For each line of the listing that holds "this", show the full line.

[Working data Boundary: Start]

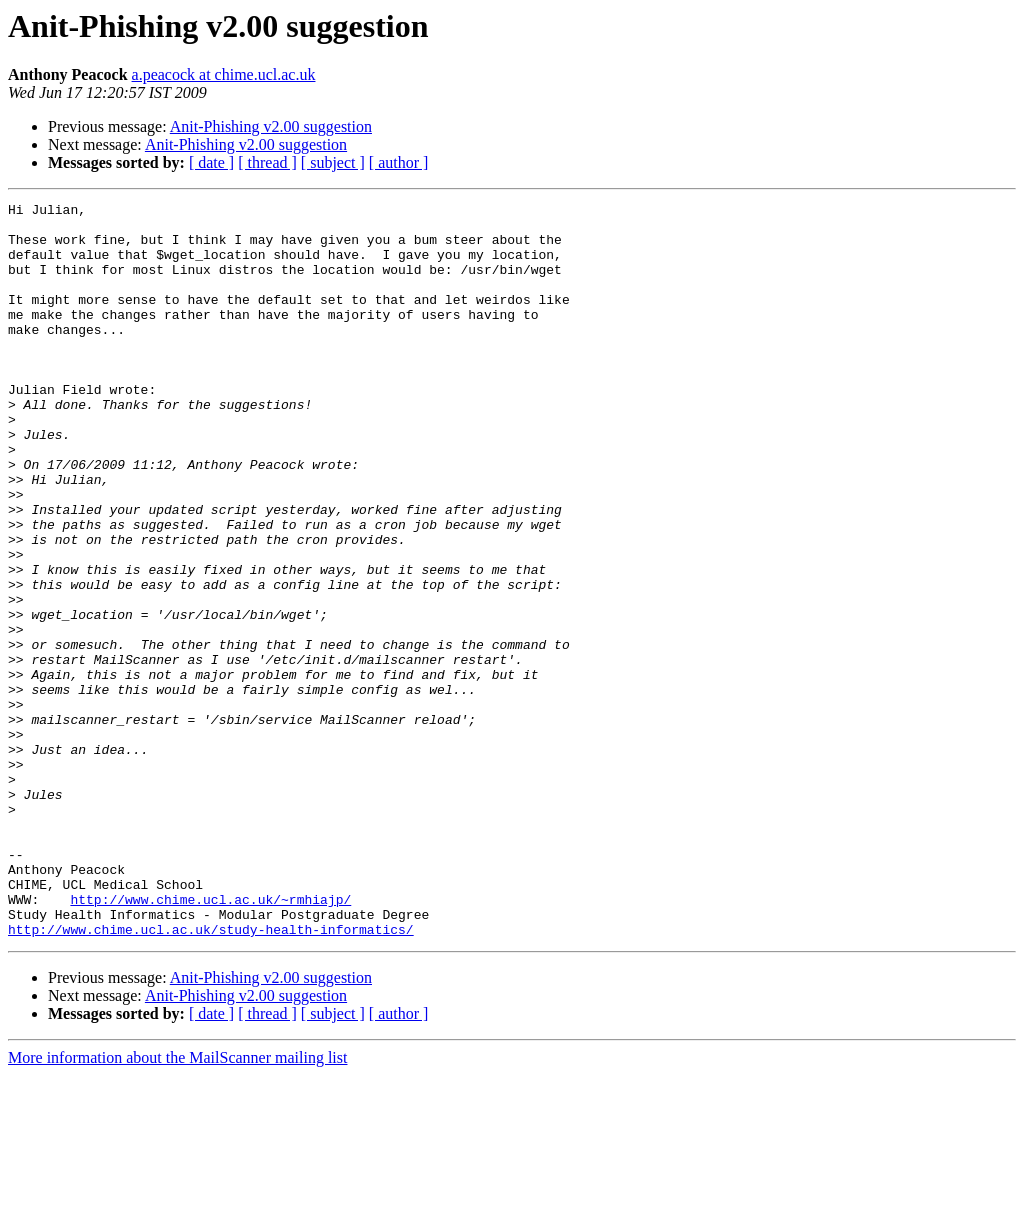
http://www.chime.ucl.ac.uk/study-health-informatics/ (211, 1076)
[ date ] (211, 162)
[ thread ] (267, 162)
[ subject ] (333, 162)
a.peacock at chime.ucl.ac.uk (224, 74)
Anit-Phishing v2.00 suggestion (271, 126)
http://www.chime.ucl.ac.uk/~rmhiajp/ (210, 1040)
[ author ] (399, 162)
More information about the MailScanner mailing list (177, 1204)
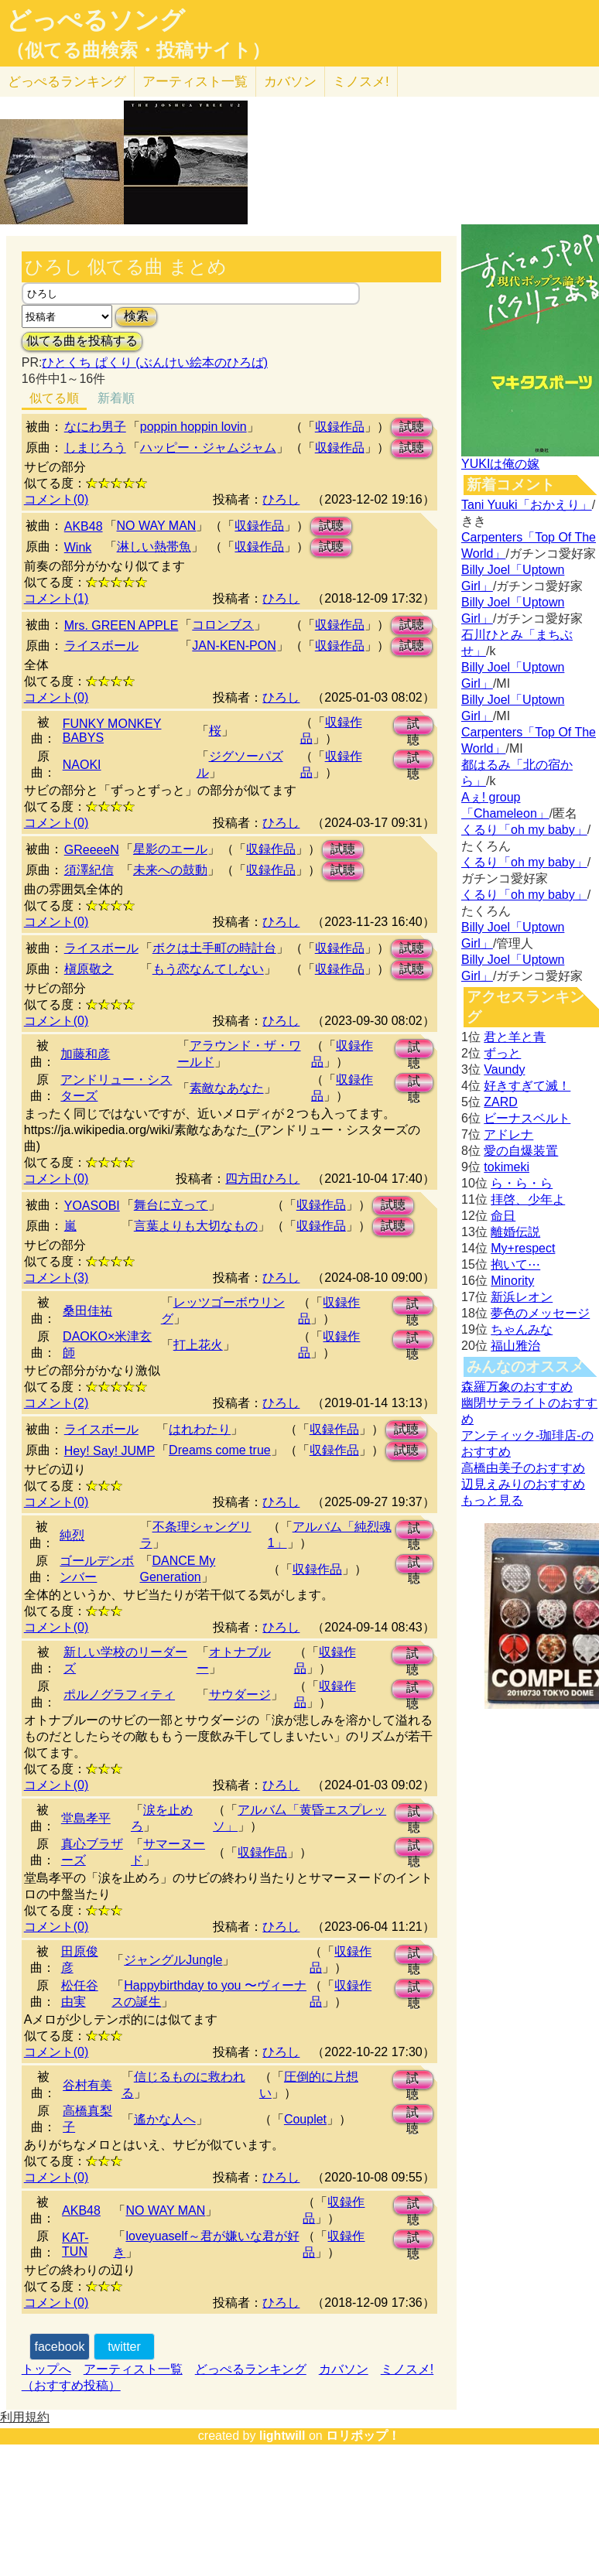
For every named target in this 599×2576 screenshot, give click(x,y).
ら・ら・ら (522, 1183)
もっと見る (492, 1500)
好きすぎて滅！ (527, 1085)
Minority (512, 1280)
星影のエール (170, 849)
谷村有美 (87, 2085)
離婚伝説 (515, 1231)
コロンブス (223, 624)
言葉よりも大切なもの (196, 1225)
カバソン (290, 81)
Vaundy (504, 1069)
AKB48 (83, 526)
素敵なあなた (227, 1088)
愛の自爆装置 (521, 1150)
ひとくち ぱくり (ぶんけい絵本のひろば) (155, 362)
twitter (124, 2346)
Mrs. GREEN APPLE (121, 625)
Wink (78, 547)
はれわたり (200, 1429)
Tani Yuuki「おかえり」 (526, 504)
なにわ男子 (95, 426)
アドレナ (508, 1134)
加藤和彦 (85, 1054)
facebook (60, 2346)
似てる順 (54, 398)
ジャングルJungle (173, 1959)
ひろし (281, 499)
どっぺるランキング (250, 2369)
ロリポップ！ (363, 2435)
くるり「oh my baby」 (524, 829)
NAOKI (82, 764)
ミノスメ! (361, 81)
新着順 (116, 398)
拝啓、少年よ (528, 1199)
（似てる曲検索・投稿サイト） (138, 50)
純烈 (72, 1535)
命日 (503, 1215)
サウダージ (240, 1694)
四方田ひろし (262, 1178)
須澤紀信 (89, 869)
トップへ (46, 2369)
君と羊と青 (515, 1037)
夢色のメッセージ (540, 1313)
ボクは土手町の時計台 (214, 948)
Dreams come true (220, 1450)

[Working data Boundary: End]
[Working data Boundary: Start]

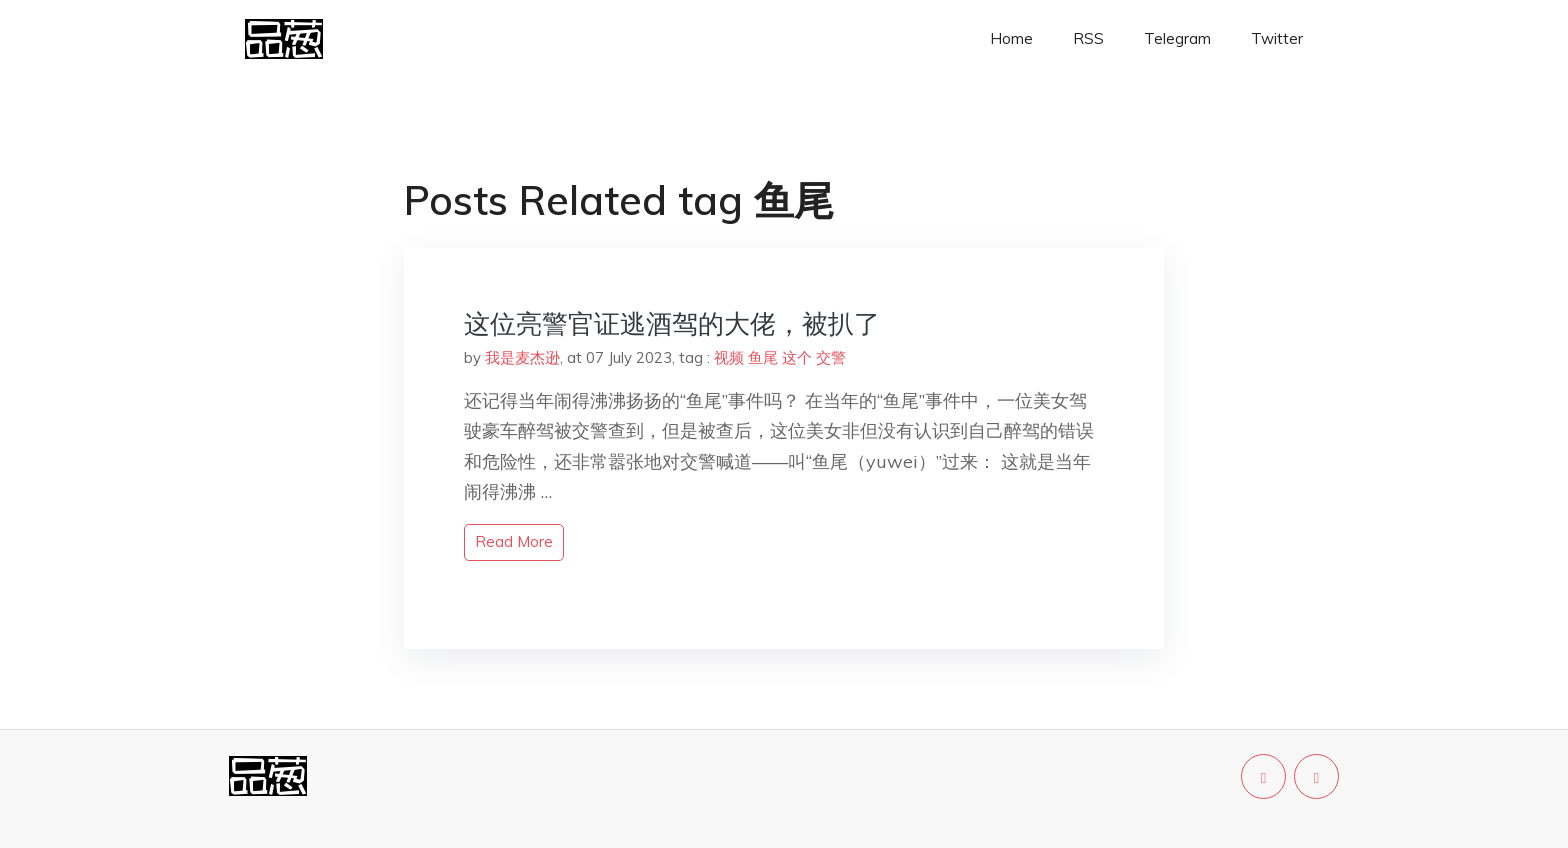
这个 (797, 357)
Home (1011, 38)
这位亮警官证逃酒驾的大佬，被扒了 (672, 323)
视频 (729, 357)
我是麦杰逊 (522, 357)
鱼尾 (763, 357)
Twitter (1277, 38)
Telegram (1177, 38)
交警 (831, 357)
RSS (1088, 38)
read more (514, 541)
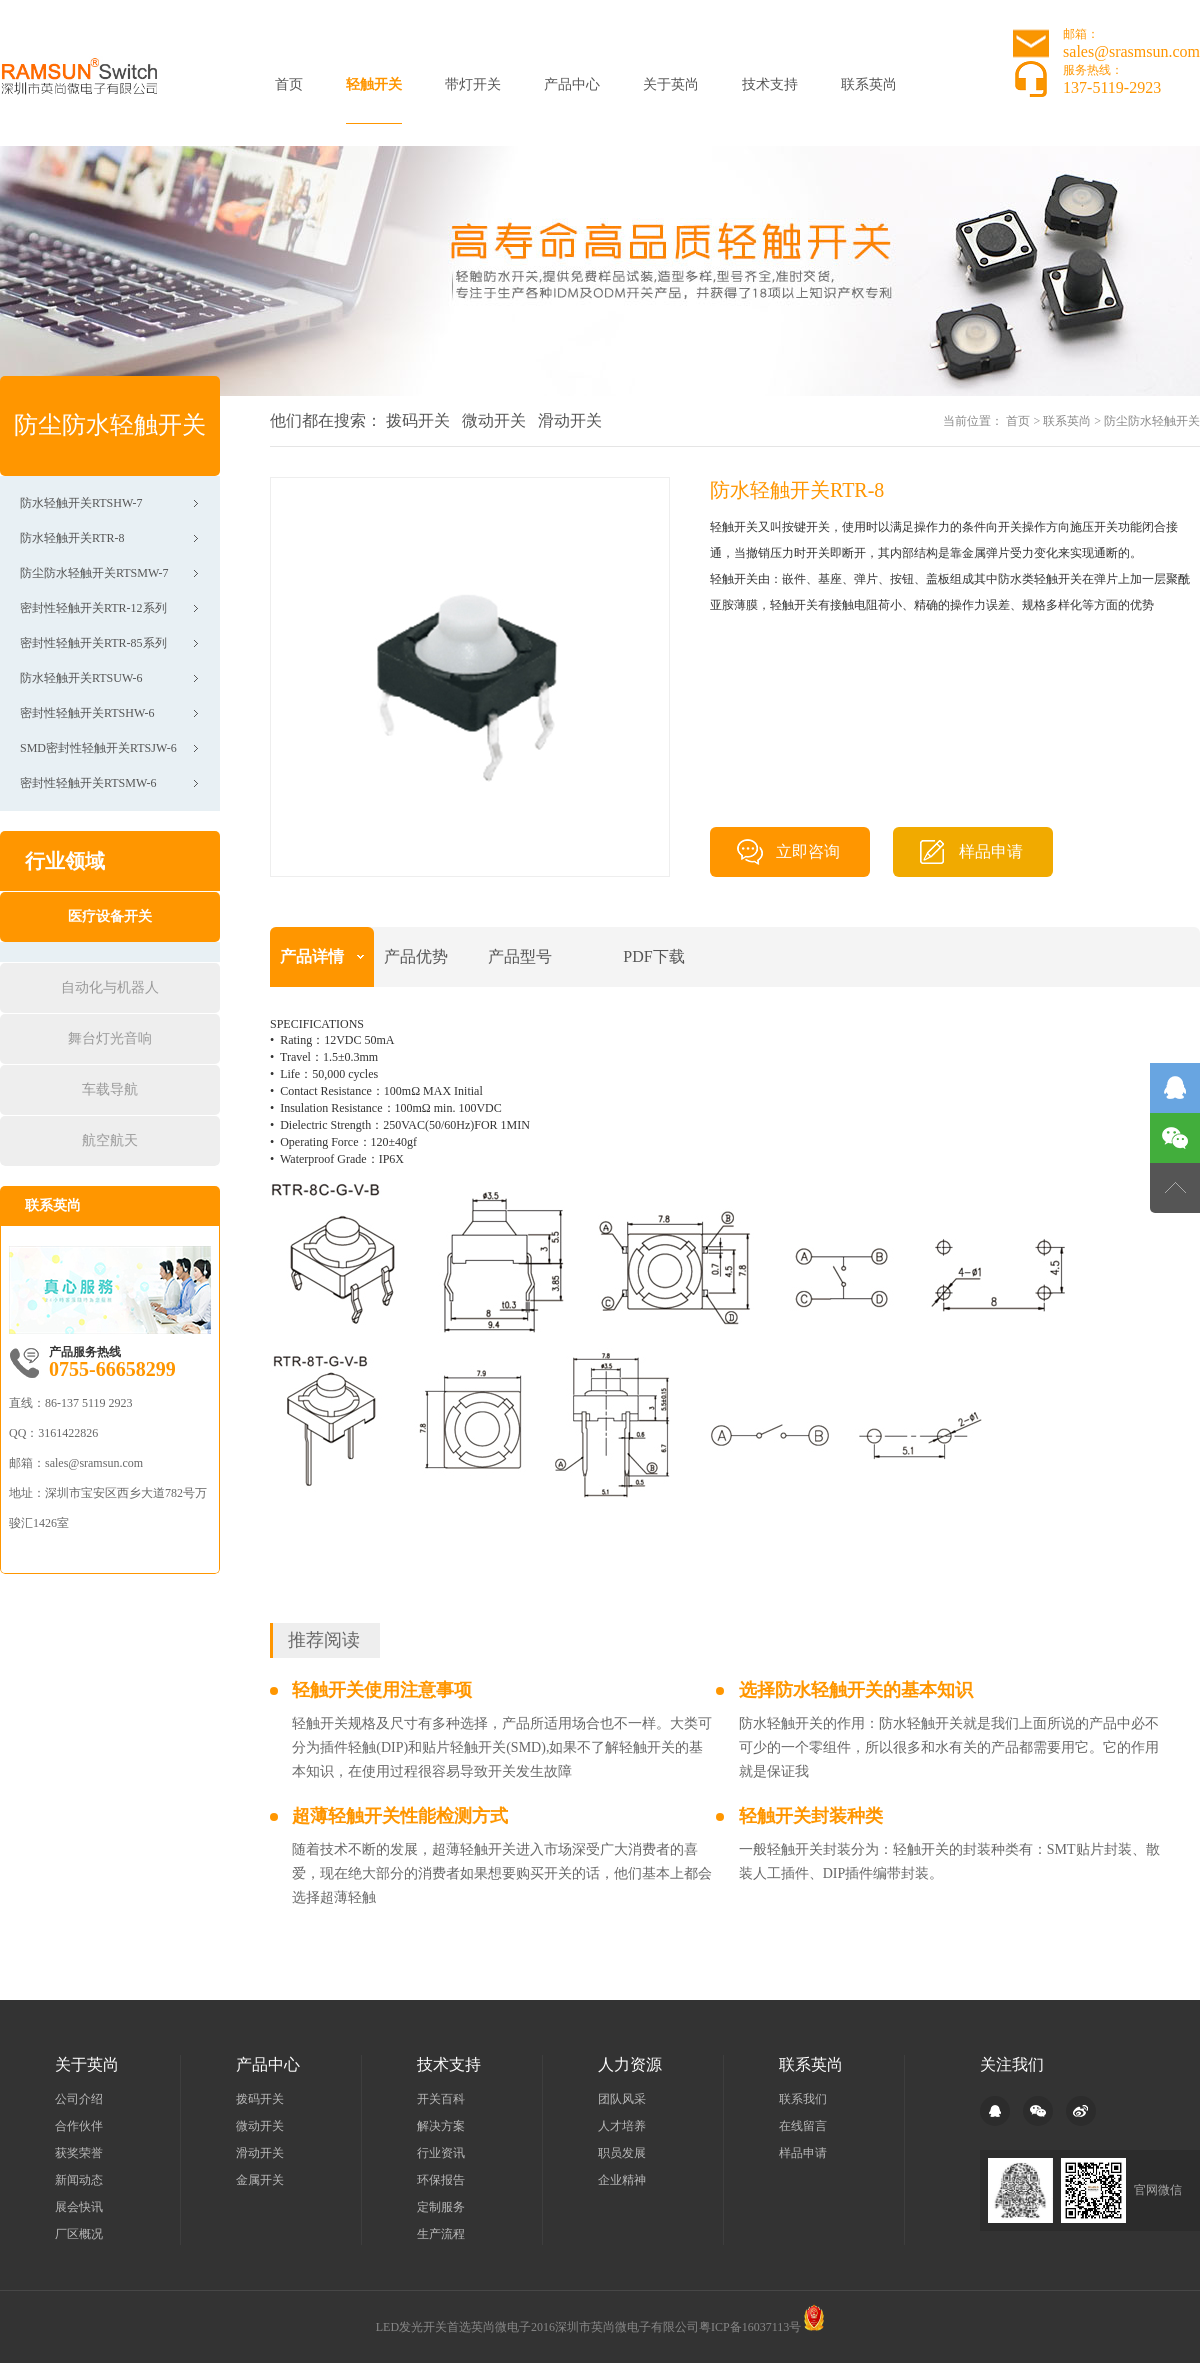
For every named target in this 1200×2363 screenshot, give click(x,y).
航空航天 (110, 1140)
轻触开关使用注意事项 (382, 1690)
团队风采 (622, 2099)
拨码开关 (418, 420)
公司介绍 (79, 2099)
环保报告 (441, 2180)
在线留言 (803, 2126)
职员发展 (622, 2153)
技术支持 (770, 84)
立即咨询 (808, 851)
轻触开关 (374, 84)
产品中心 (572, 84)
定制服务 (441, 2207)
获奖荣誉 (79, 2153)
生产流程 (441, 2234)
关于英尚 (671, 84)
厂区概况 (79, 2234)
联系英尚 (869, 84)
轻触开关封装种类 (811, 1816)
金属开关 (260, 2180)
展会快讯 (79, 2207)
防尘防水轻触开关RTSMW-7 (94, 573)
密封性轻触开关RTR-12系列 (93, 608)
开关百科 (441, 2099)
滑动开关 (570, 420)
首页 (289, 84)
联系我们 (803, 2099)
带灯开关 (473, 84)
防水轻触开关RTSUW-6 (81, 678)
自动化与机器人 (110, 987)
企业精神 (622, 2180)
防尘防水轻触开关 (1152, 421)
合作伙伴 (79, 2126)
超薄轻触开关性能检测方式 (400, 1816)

[Working data Boundary: End]
[Working data Boundary: Start]

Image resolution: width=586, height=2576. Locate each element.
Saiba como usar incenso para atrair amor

[Working data Boundary: End]

= Output of the exercise =
For every named target in this 599×2576 screenshot, give click(x,y).
For every named target in this 1200×2363 screenshot, give click(x,y).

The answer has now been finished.